Karachi: The Pakistan Credit Rating Agency Limited (PACRA) has upheld the rating of JS Bank Limited's Tier II Term Finance Certificate, reflecting the bank's robust market position following its acquisition of a majority stake in BankIslami Pakistan Limited. This strategic move has positioned JS Bank as one of the nation's fastest-growing financial entities, bolstered by favorable conditions within the Islamic banking sector.
JS Bank, leveraging its consolidated market presence, has maintained a 4% market share in customer deposits, a testament to its growing influence in the mid-sized banking sector. The bank's focus on technological advancements has resulted in a tech-savvy reputation, with significant investments in its digital platform, "Zindigi," which reported a 42% increase in throughput, reaching PKR 206 billion in the current fiscal year.
The bank's performance indicators show solid progress, with gross performing advances increasing to PKR 226.4 billion, driven by the individual, financial, and textile sectors. However, a rise in non-performing loans to PKR 21.3 billion has elevated the infection ratio to 8.6%.

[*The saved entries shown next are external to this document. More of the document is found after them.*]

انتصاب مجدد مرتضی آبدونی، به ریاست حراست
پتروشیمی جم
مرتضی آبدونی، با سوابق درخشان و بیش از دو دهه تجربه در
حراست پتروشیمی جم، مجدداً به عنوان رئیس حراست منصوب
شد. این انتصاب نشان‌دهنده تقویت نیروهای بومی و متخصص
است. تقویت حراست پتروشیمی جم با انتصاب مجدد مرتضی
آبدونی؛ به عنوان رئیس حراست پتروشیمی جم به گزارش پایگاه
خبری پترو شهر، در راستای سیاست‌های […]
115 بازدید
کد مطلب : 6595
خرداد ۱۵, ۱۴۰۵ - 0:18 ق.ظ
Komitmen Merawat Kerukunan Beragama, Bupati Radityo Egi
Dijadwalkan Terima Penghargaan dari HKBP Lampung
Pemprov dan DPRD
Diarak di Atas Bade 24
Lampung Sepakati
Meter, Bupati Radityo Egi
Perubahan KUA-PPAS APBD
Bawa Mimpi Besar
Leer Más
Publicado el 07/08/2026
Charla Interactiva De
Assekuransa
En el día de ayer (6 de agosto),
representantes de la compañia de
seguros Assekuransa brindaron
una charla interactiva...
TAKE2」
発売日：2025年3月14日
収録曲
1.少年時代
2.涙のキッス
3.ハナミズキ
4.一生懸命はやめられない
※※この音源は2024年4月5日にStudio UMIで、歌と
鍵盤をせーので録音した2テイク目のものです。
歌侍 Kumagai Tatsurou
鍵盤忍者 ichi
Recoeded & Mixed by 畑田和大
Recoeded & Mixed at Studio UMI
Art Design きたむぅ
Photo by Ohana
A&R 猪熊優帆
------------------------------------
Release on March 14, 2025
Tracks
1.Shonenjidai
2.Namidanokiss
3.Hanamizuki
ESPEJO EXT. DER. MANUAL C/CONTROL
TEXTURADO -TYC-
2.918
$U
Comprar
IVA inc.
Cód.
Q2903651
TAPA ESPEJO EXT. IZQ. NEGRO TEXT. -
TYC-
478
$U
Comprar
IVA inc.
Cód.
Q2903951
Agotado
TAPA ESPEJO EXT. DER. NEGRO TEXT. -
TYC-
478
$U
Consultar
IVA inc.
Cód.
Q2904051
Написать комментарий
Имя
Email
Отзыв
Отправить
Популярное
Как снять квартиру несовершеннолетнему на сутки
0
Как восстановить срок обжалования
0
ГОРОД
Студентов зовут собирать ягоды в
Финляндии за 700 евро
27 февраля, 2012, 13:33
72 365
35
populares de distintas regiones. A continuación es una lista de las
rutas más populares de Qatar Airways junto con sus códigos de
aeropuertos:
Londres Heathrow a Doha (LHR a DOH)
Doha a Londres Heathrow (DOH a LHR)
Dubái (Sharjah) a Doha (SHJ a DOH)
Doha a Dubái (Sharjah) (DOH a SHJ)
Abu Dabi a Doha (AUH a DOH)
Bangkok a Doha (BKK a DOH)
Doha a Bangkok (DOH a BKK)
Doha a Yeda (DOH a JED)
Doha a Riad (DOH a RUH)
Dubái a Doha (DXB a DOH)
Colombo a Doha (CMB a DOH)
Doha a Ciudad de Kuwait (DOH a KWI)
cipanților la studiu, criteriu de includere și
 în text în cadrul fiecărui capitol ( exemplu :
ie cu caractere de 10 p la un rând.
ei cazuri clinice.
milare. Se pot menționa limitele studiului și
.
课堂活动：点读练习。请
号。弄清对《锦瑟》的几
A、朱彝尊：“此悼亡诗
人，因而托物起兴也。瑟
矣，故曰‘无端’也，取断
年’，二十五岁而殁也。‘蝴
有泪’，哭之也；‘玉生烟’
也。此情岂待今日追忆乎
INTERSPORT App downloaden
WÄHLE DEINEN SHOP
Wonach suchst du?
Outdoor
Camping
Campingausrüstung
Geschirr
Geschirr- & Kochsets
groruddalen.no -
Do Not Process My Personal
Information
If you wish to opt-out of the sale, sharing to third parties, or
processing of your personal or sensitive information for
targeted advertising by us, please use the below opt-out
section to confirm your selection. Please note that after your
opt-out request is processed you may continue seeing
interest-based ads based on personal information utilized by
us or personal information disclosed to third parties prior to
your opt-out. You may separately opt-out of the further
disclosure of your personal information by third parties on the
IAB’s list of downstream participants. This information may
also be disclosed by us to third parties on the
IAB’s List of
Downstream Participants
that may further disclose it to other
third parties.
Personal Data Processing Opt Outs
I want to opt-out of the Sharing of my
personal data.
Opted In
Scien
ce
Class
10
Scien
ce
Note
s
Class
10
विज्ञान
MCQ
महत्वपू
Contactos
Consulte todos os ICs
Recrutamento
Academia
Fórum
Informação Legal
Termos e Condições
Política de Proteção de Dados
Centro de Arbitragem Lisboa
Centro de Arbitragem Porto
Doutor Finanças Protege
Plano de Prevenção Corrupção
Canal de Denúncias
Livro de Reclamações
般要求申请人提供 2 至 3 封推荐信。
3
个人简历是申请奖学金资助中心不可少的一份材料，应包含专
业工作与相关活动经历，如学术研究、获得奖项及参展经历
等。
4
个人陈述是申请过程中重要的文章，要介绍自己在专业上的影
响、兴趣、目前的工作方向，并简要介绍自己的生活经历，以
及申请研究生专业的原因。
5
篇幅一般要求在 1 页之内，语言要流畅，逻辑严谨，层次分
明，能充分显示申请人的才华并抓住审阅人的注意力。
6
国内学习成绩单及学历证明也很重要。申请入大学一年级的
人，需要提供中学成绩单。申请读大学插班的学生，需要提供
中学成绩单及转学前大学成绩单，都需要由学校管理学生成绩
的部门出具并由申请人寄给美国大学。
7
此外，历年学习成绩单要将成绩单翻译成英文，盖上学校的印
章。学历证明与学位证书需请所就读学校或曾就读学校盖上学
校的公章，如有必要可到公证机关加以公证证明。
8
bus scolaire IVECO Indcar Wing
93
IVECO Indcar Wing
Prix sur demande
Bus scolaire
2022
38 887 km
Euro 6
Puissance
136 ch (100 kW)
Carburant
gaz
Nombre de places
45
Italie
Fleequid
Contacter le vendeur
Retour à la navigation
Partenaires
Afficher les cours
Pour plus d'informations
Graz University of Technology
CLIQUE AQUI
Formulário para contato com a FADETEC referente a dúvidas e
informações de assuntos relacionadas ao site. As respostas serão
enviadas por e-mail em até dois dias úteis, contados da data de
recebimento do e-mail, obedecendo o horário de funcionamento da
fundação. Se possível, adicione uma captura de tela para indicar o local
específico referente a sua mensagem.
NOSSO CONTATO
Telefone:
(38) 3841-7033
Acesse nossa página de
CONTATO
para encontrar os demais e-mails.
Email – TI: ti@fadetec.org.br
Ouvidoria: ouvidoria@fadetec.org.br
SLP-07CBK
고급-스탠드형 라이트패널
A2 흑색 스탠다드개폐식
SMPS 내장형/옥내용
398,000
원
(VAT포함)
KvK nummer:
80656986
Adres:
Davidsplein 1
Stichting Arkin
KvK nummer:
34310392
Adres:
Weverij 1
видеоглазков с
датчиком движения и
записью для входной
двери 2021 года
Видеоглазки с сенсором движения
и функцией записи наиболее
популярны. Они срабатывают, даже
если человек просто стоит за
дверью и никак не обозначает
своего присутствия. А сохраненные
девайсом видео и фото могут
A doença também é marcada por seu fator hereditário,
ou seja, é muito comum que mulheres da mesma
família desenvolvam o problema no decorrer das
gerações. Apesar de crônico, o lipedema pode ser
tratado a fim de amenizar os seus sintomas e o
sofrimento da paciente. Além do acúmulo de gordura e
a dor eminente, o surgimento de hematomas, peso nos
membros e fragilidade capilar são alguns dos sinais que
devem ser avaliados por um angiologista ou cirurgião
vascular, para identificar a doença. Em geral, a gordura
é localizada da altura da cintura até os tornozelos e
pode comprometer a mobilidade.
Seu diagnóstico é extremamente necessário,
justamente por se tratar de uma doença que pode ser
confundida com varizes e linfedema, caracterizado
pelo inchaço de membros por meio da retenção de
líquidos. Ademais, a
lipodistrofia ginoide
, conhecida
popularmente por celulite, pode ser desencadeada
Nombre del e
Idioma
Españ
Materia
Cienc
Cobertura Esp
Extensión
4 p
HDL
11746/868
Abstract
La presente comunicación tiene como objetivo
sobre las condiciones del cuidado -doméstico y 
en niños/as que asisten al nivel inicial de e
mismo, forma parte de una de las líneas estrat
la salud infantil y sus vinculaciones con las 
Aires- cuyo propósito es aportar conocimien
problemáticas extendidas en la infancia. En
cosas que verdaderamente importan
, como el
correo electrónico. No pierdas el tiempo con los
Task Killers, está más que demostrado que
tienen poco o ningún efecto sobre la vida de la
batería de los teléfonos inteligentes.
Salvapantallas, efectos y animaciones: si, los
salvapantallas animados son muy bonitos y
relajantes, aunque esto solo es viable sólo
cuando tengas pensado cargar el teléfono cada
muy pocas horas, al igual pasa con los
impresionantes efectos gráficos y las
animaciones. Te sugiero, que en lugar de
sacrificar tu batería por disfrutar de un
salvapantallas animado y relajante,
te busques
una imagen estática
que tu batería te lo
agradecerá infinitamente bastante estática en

JS Bank's deposit base grew to PKR 525 billion, indicating successful customer acquisition and retention strategies. Meanwhile, equity climbed to PKR 43.7 billion, with a Capital Adequacy Ratio of 13.24%.
Despite a 22% increase in net markup income to PKR 27.3 billion, the bank faced challenges with a contraction in non-markup income, primarily due to a decline in foreign exchange earnings. This contraction, coupled with increased provisions, led to a decrease in net profit to PKR 2.8 billion.
The bank's continued success hinges on maintaining asset quality, expanding its income streams, and upholding strong governance practices, according to PACRA's assessment.